Craving that classic nacho crunch and flavor but don’t want to turn on the oven? You’ve come to the right place! These No-Bake Tex-Mex Nachos are the ultimate solution for a fast, satisfying, and incredibly delicious snack. We’re using a simple yet brilliant stovetop method to create a creamy, savory kidney bean topping that delivers all the flavor without the wait. Perfect for movie nights, last-minute appetizers, or a fun weeknight meal, this recipe is a testament to how simple, budget-friendly ingredients can create something truly spectacular. Get ready for your new favorite go-to snack!
Ingredients
• 4.5 ounces / 128 g tortilla chips
• 1.5 cups / 425 g canned chili-style red kidney beans, drained
• 2 teaspoons / 10 ml vegetable oil
• 2 tablespoons / 30 g Greek yogurt
• 0.5 cup / 56 g grated Cheddar cheese
Instructions
1. Spread the tortilla chips in an even layer on a large serving platter or baking sheet.
2. Drain the kidney beans thoroughly. In a bowl, mash the beans with a fork or potato masher to your desired consistency. For a smoother texture, purée them in a food processor.
3. Heat the vegetable oil in a small frying pan over medium heat. Add the mashed kidney beans and cook, stirring constantly, until warmed through.

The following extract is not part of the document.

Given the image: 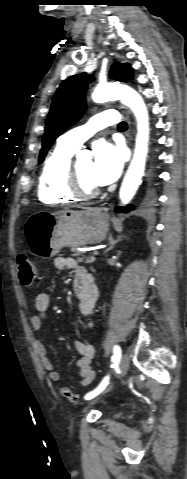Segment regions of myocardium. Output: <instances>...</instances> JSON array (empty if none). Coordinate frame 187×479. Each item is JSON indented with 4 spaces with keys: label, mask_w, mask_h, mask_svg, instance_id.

4. Remove the pan from the heat and stir in the Greek yogurt until the mixture is smooth and creamy.
5. Carefully spoon the warm bean mixture evenly over the bed of tortilla chips.
6. Immediately sprinkle the grated Cheddar cheese over the top and serve.
Nutritional Information
• Per 8-oz. serving
• Calories: 222
• Fat: 11g
• Carbohydrates: 23g
• Protein: 7g
• Fiber: 4.5g
• Sugar: 2g
• Sodium: 356mg
Pro Tips
• for Perfect Nachos
• For an extra creamy, melted texture, stir half of the cheese directly into the warm bean mixture before spooning it over the chips.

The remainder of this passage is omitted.